EXERCISE:
Look below for the line that contains "este. Ich werde", then copy it and each following line exactly, through and including the line that contains "Die Glocken der Krim".

##############################

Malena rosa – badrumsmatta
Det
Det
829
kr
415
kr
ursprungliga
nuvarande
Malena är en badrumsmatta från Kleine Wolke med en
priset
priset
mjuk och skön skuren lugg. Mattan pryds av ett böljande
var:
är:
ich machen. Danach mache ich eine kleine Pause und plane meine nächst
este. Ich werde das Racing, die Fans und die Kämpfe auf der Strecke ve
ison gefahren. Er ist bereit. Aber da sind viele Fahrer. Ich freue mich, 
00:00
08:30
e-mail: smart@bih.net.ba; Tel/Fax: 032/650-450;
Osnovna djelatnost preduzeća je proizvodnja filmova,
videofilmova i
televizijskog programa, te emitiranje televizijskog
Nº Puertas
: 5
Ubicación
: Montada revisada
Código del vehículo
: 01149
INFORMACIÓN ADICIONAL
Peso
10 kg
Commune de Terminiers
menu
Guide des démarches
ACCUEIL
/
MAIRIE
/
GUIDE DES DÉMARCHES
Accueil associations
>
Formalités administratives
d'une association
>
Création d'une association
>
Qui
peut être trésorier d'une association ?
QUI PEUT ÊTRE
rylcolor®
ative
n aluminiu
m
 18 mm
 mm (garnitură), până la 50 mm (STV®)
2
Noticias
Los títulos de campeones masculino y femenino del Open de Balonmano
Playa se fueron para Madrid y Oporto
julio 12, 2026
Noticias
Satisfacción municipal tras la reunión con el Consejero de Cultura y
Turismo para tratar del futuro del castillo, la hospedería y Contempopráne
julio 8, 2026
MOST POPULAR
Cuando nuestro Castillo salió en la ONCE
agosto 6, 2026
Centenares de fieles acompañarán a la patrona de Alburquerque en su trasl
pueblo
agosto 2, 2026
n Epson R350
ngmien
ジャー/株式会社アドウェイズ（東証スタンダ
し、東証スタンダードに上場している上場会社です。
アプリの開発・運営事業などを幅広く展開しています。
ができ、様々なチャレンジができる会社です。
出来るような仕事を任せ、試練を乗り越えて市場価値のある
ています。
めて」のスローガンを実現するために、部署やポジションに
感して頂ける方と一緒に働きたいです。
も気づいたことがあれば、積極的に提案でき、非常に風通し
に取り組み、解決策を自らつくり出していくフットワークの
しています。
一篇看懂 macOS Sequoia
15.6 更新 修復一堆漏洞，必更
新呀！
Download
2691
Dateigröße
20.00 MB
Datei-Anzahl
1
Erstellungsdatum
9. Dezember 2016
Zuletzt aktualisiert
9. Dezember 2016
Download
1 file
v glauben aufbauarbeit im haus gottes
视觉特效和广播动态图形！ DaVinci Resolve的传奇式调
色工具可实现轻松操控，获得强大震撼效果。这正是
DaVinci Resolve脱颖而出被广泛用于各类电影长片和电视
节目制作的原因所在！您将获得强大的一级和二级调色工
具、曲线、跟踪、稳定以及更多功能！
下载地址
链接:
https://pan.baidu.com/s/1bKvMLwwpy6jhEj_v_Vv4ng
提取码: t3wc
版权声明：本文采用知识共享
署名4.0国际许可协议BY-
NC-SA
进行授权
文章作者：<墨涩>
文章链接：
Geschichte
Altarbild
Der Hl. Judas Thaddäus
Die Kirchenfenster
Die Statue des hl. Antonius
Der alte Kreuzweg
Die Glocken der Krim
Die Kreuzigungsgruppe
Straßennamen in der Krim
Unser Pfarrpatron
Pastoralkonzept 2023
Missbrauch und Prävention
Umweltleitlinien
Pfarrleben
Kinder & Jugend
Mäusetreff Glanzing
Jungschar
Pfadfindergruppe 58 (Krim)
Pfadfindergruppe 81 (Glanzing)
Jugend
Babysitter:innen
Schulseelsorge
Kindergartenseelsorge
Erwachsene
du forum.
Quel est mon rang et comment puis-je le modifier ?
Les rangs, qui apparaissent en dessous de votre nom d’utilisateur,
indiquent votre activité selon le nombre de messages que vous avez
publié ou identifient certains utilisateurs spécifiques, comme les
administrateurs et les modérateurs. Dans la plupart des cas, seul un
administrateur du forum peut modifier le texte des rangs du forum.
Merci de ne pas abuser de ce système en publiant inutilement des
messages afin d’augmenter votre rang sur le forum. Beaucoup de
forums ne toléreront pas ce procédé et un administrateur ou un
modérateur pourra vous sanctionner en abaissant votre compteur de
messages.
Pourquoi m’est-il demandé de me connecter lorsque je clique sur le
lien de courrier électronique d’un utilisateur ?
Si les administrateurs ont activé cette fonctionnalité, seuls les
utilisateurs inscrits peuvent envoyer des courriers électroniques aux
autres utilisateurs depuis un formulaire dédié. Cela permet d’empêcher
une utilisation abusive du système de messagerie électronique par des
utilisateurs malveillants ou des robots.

##############################

EXERCISE SOLUTION:
este. Ich werde das Racing, die Fans und die Kämpfe auf der Strecke ve
ison gefahren. Er ist bereit. Aber da sind viele Fahrer. Ich freue mich, 
00:00
08:30
e-mail: smart@bih.net.ba; Tel/Fax: 032/650-450;
Osnovna djelatnost preduzeća je proizvodnja filmova,
videofilmova i
televizijskog programa, te emitiranje televizijskog
Nº Puertas
: 5
Ubicación
: Montada revisada
Código del vehículo
: 01149
INFORMACIÓN ADICIONAL
Peso
10 kg
Commune de Terminiers
menu
Guide des démarches
ACCUEIL
/
MAIRIE
/
GUIDE DES DÉMARCHES
Accueil associations
>
Formalités administratives
d'une association
>
Création d'une association
>
Qui
peut être trésorier d'une association ?
QUI PEUT ÊTRE
rylcolor®
ative
n aluminiu
m
 18 mm
 mm (garnitură), până la 50 mm (STV®)
2
Noticias
Los títulos de campeones masculino y femenino del Open de Balonmano
Playa se fueron para Madrid y Oporto
julio 12, 2026
Noticias
Satisfacción municipal tras la reunión con el Consejero de Cultura y
Turismo para tratar del futuro del castillo, la hospedería y Contempopráne
julio 8, 2026
MOST POPULAR
Cuando nuestro Castillo salió en la ONCE
agosto 6, 2026
Centenares de fieles acompañarán a la patrona de Alburquerque en su trasl
pueblo
agosto 2, 2026
n Epson R350
ngmien
ジャー/株式会社アドウェイズ（東証スタンダ
し、東証スタンダードに上場している上場会社です。
アプリの開発・運営事業などを幅広く展開しています。
ができ、様々なチャレンジができる会社です。
出来るような仕事を任せ、試練を乗り越えて市場価値のある
ています。
めて」のスローガンを実現するために、部署やポジションに
感して頂ける方と一緒に働きたいです。
も気づいたことがあれば、積極的に提案でき、非常に風通し
に取り組み、解決策を自らつくり出していくフットワークの
しています。
一篇看懂 macOS Sequoia
15.6 更新 修復一堆漏洞，必更
新呀！
Download
2691
Dateigröße
20.00 MB
Datei-Anzahl
1
Erstellungsdatum
9. Dezember 2016
Zuletzt aktualisiert
9. Dezember 2016
Download
1 file
v glauben aufbauarbeit im haus gottes
视觉特效和广播动态图形！ DaVinci Resolve的传奇式调
色工具可实现轻松操控，获得强大震撼效果。这正是
DaVinci Resolve脱颖而出被广泛用于各类电影长片和电视
节目制作的原因所在！您将获得强大的一级和二级调色工
具、曲线、跟踪、稳定以及更多功能！
下载地址
链接:
https://pan.baidu.com/s/1bKvMLwwpy6jhEj_v_Vv4ng
提取码: t3wc
版权声明：本文采用知识共享
署名4.0国际许可协议BY-
NC-SA
进行授权
文章作者：<墨涩>
文章链接：
Geschichte
Altarbild
Der Hl. Judas Thaddäus
Die Kirchenfenster
Die Statue des hl. Antonius
Der alte Kreuzweg
Die Glocken der Krim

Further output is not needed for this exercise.